◆ WHAT TO PRODUCE: From the line that includes "Polo Ralph Lauren 单肩包 橄" to the last line of the records that follow, copy every line exactly and nothing more, omitting pictures.

◆ DATA UNDER STUDY:
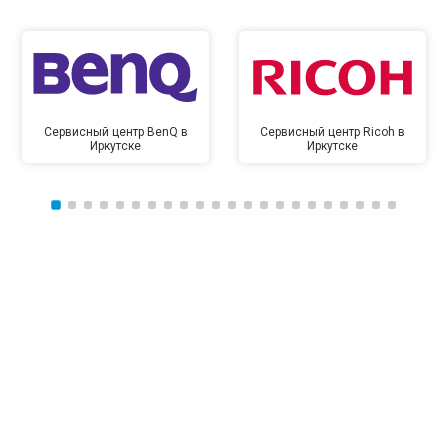
Сервисный центр BenQ в
Сервисный центр Ricoh в
Иркутске
Иркутске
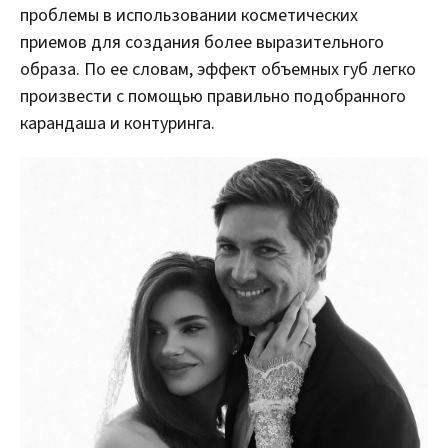
проблемы в использовании косметических
приемов для создания более выразительного
образа. По ее словам, эффект объемных губ легко
произвести с помощью правильно подобранного
карандаша и контуринга.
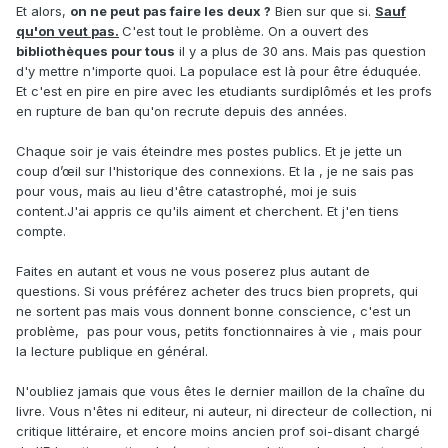
Et alors,
on ne peut pas faire les deux ?
Bien sur que si.
Sauf
qu'on veut pas.
C'est tout le problème. On a ouvert des
bibliothèques pour tous
il y a plus de 30 ans. Mais pas question
d'y mettre n'importe quoi. La populace est là pour être éduquée.
Et c'est en pire en pire avec les etudiants surdiplômés et les profs
en rupture de ban qu'on recrute depuis des années.
Chaque soir je vais éteindre mes postes publics. Et je jette un
coup d’œil sur l'historique des connexions. Et la , je ne sais pas
pour vous, mais au lieu d'être catastrophé, moi je suis
content.J'ai appris ce qu'ils aiment et cherchent. Et j'en tiens
compte.
Faites en autant et vous ne vous poserez plus autant de
questions. Si vous préférez acheter des trucs bien proprets, qui
ne sortent pas mais vous donnent bonne conscience, c'est un
problème, pas pour vous, petits fonctionnaires à vie , mais pour
la lecture publique en général.
N'oubliez jamais que vous êtes le dernier maillon de la chaîne du
livre. Vous n'êtes ni editeur, ni auteur, ni directeur de collection, ni
critique littéraire, et encore moins ancien prof soi-disant chargé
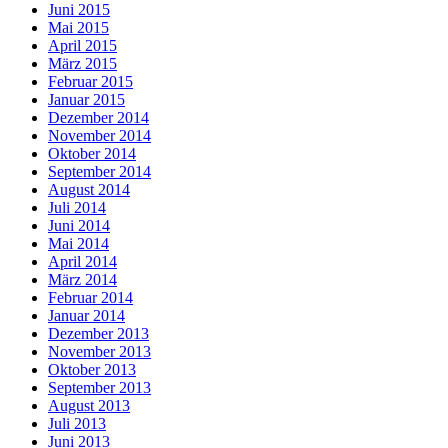
Juni 2015
Mai 2015
April 2015
März 2015
Februar 2015
Januar 2015
Dezember 2014
November 2014
Oktober 2014
September 2014
August 2014
Juli 2014
Juni 2014
Mai 2014
April 2014
März 2014
Februar 2014
Januar 2014
Dezember 2013
November 2013
Oktober 2013
September 2013
August 2013
Juli 2013
Juni 2013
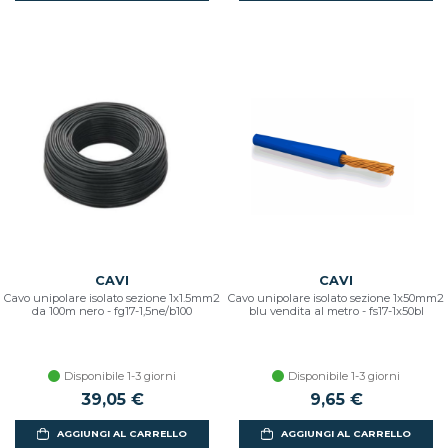
CAVI
CAVI
Cavo unipolare isolato sezione 1x1.5mm2
Cavo unipolare isolato sezione 1x50mm2
da 100m nero - fg17-1,5ne/b100
blu vendita al metro - fs17-1x50bl
Disponibile 1-3 giorni
Disponibile 1-3 giorni
39,05 €
9,65 €
AGGIUNGI AL CARRELLO
AGGIUNGI AL CARRELLO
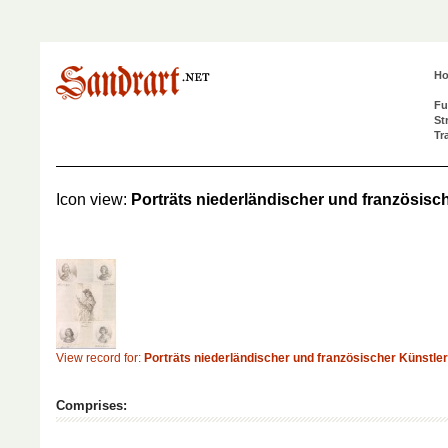
H
Fu
St
Tr
Icon view:
Porträts niederländischer und französischer
View record for:
Porträts niederländischer und französischer Künstler (
Comprises:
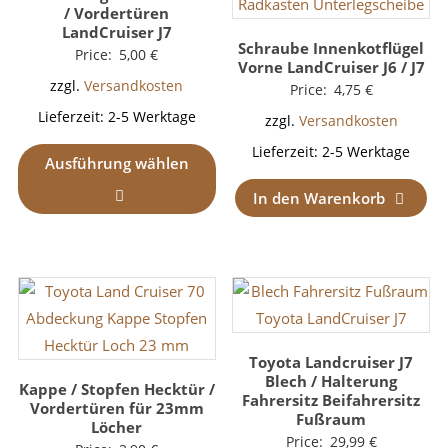
/ Vordertüren
LandCruiser J7
Schraube Innenkotflügel
Price:
5,00
€
Vorne LandCruiser J6 / J7
zzgl.
Versandkosten
Price:
4,75
€
Lieferzeit:
2-5 Werktage
zzgl.
Versandkosten
Lieferzeit:
2-5 Werktage
Ausführung wählen
In den Warenkorb
Toyota Landcruiser J7
Blech / Halterung
Kappe / Stopfen Hecktür /
Fahrersitz Beifahrersitz
Vordertüren für 23mm
Fußraum
Löcher
Price:
29,99
€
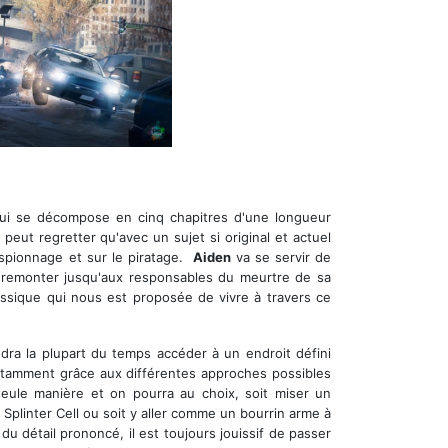
qui se décompose en cinq chapitres d'une longueur
 peut regretter qu'avec un sujet si original et actuel
 espionnage et sur le piratage.
Aiden
va se servir de
 remonter jusqu'aux responsables du meurtre de sa
assique qui nous est proposée de vivre à travers ce
udra la plupart du temps accéder à un endroit défini
 notamment grâce aux différentes approches possibles
seule manière et on pourra au choix, soit miser un
 Splinter Cell ou soit y aller comme un bourrin arme à
du détail prononcé, il est toujours jouissif de passer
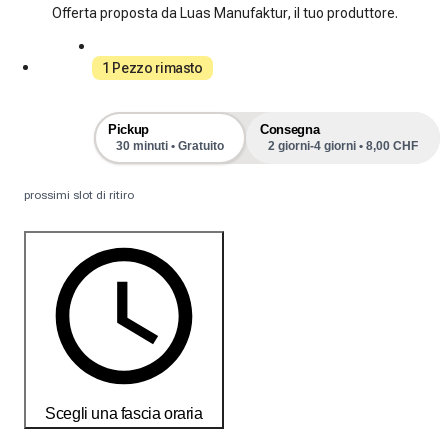
Offerta proposta da Luas Manufaktur, il tuo produttore.
1 Pezzo rimasto
Pickup
Consegna
30 minuti • Gratuito
2 giorni-4 giorni • 8,00 CHF
prossimi slot di ritiro
Scegli una fascia oraria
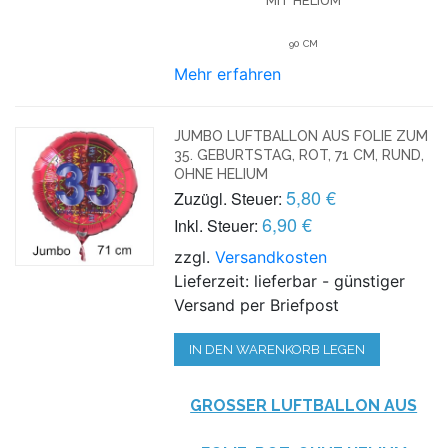
MIT HELIUM
90 CM
Mehr erfahren
JUMBO LUFTBALLON AUS FOLIE ZUM
35. GEBURTSTAG, ROT, 71 CM, RUND,
OHNE HELIUM
5,80 €
Zuzügl. Steuer:
6,90 €
Inkl. Steuer:
zzgl.
Versandkosten
Lieferzeit: lieferbar - günstiger
Versand per Briefpost
IN DEN WARENKORB LEGEN
GROSSER LUFTBALLON AUS F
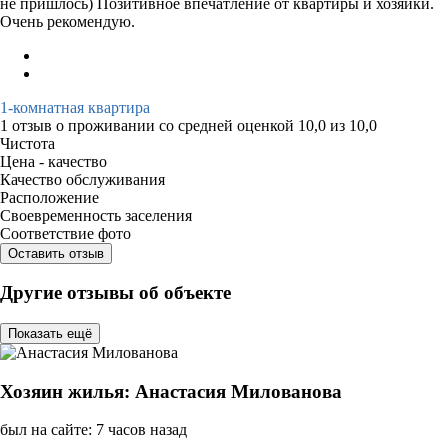
не пришлось) Позитивное впечатление от квартиры и хозяйки.
Очень рекомендую.
1-комнатная квартира
1 отзыв
о проживании со средней оценкой
10,0
из
10,0
Чистота
Цена - качество
Качество обслуживания
Расположение
Своевременность заселения
Соответствие фото
Оставить отзыв
Другие отзывы об объекте
Показать ещё
Хозяин жилья: Анастасия Милованова
был на сайте: 7 часов назад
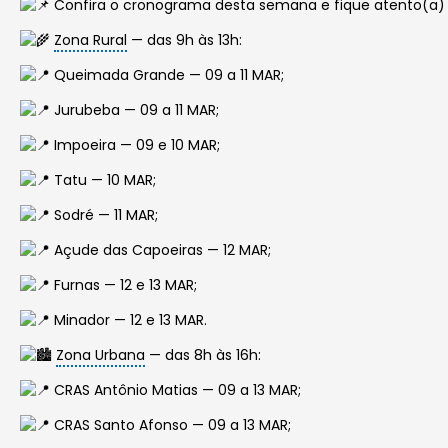
Confira o cronograma desta semana e fique atento(a) às
Zona Rural
— das 9h às 13h:
Queimada Grande — 09 a 11 MAR;
Jurubeba — 09 a 11 MAR;
Impoeira — 09 e 10 MAR;
Tatu — 10 MAR;
Sodré — 11 MAR;
Açude das Capoeiras — 12 MAR;
Furnas — 12 e 13 MAR;
Minador — 12 e 13 MAR.
Zona Urbana
— das 8h às 16h:
CRAS Antônio Matias — 09 a 13 MAR;
CRAS Santo Afonso — 09 a 13 MAR;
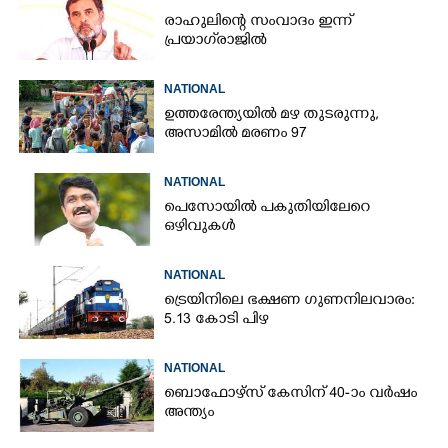
രാഹുലിന്റെ സംവാദം ഇന്ന്
പ്രയാഗ്‌രാജിൽ
NATIONAL
ഉത്തരേന്ത്യയിൽ മഴ തുടരുന്നു,​
അസാമിൽ മരണം 97
NATIONAL
പെസോയിൽ പകുതിയിലേറെ
ഒഴിവുകൾ
NATIONAL
ട്രെയിനിലെ ഭക്ഷണ ഗുണനിലവാരം:
5.13 കോടി പിഴ
NATIONAL
ബൊഫോഴ്സ് കേസിന് 40-ാം വ‌ർഷം
അന്ത്യം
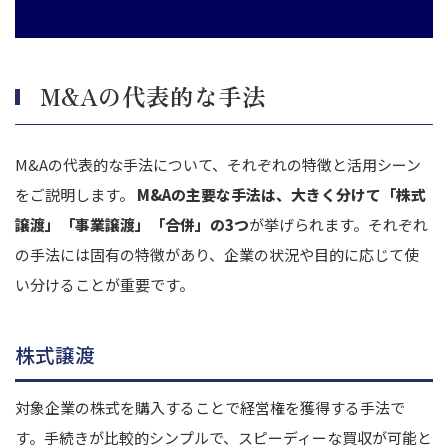
M&Aの代表的な手法
M&Aの代表的な手法について、それぞれの特徴と活用シーン
をご説明します。
M&Aの主要な手法は、大きく分けて「株式
譲渡」「事業譲渡」「合併」の3つ
が挙げられます。それぞれ
の手法には固有の特徴があり、企業の状況や目的に応じて使
い分けることが重要です。
株式譲渡
対象企業の株式を購入することで経営権を獲得する手法で
す。
手続きが比較的シンプルで、スピーディーな買収が可能
と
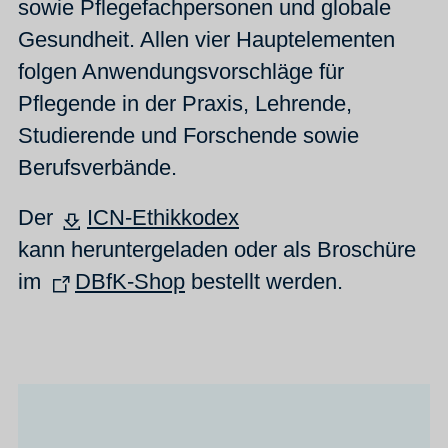
sowie Pflegefachpersonen und globale
Gesundheit. Allen vier Hauptelementen
folgen Anwendungsvorschläge für
Pflegende in der Praxis, Lehrende,
Studierende und Forschende sowie
Berufsverbände.
Der
ICN-Ethikkodex
kann heruntergeladen oder als Broschüre
im
DBfK-Shop
bestellt werden.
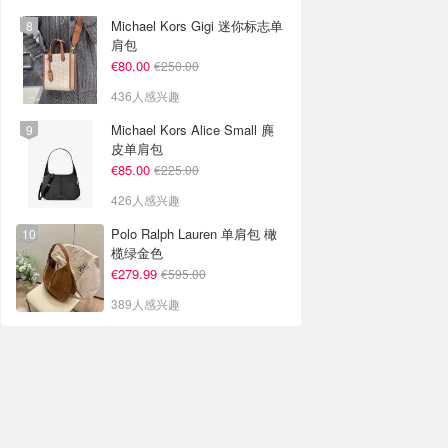
Michael Kors Gigi 迷你标志单
肩包
€80.00
€250.00
436人感兴趣
Michael Kors Alice Small 麂
皮单肩包
€85.00
€225.00
426人感兴趣
Polo Ralph Lauren 单肩包 橄
榄绿金色
€279.99
€595.00
389人感兴趣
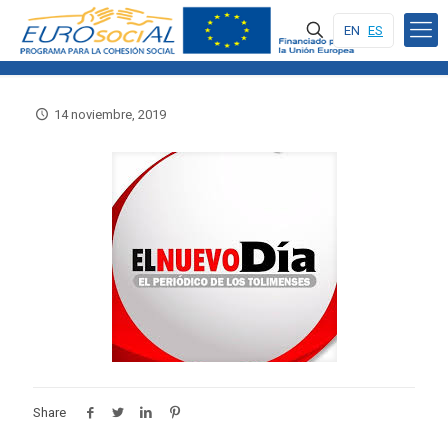
EN
ES
14 noviembre, 2019
Share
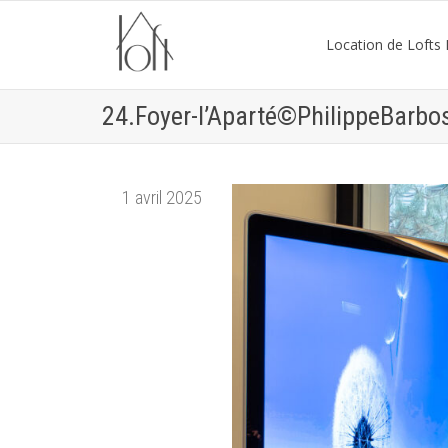
Location de Lofts P
24.Foyer-l’Aparté©PhilippeBarbo
1 avril 2025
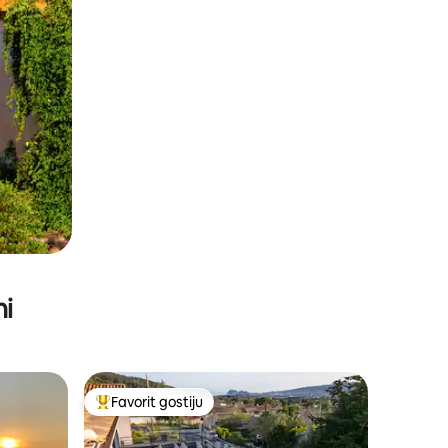
ni
Favorit gostiju
Glavni favorit gostiju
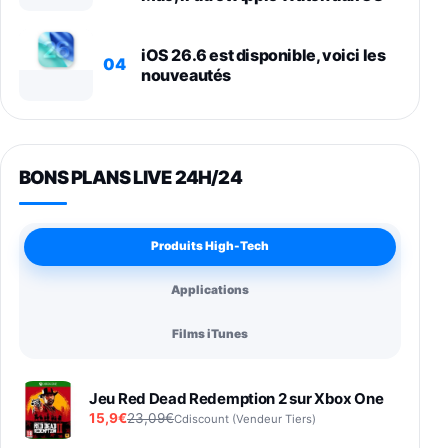
iOS 26.6 est disponible, voici les
04
nouveautés
BONS PLANS LIVE 24H/24
Produits High-Tech
Applications
Films iTunes
Jeu Red Dead Redemption 2 sur Xbox One
15,9€
23,09€
Cdiscount (Vendeur Tiers)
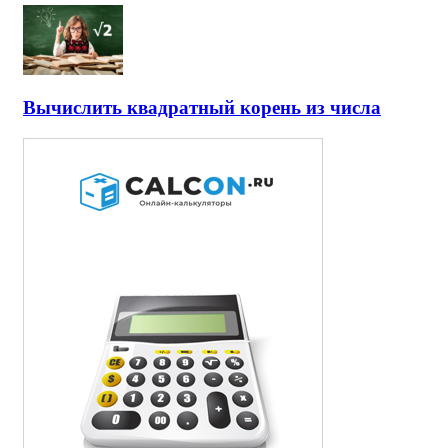
Вычислить квадратный корень из числа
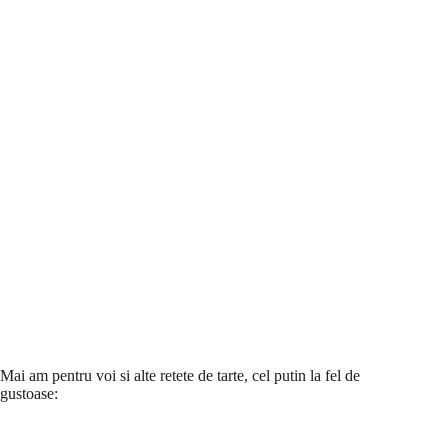
Mai am pentru voi si alte retete de tarte, cel putin la fel de
gustoase:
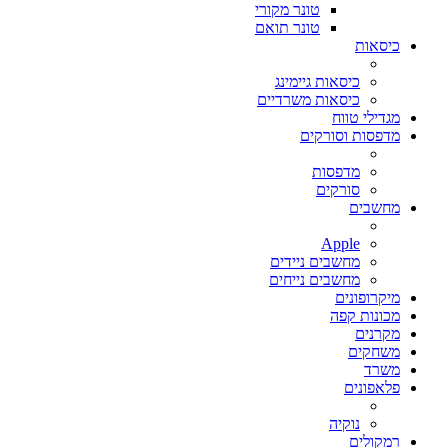
טונר מקורי
טונר תואם
כיסאות
כיסאות גיימינג
כיסאות משרדיים
מגדילי טווח
מדפסות וסורקים
מדפסות
סורקים
מחשבים
Apple
מחשבים ניידים
מחשבים נייחים
מיקרופונים
מכונות קפה
מקרנים
משחקים
משרד
פלאפונים
נוקיה
רמקולים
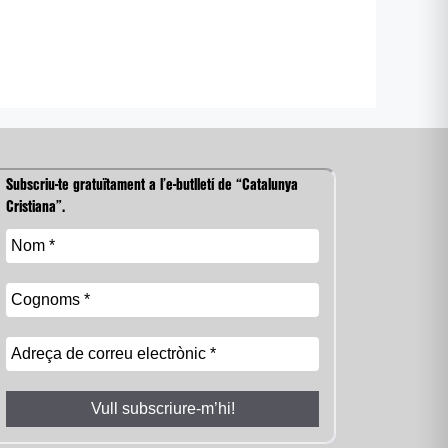
Subscriu-te gratuïtament a l’e-butlletí de “Catalunya
Cristiana”.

◆ RESPONSE BOX:
Polo Ralph Lauren 单肩包 橄
榄绿金色
€279.99
€595.00
389人感兴趣
EN
ES
14 noviembre, 2019
Share
Location de Lofts P
24.Foyer-l’Aparté©PhilippeBarbo
1 avril 2025
ni
Favorit gostiju
Glavni favorit gostiju
iOS 26.6 est disponible, voici les
04
nouveautés
BONS PLANS LIVE 24H/24
Produits High-Tech
Applications
Films iTunes
Jeu Red Dead Redemption 2 sur Xbox One
15,9€
23,09€
Cdiscount (Vendeur Tiers)
Вычислить квадратный корень из числа
Mai am pentru voi si alte retete de tarte, cel putin la fel de
gustoase:
טונר מקורי
טונר תואם
כיסאות
כיסאות גיימינג
כיסאות משרדיים
מגדילי טווח
מדפסות וסורקים
מדפסות
סורקים
מחשבים
Apple
מחשבים ניידים
מחשבים נייחים
מיקרופונים
מכונות קפה
מקרנים
משחקים
משרד
פלאפונים
נוקיה
רמקולים
Subscriu-te gratuïtament a l’e-butlletí de “Catalunya
Cristiana”.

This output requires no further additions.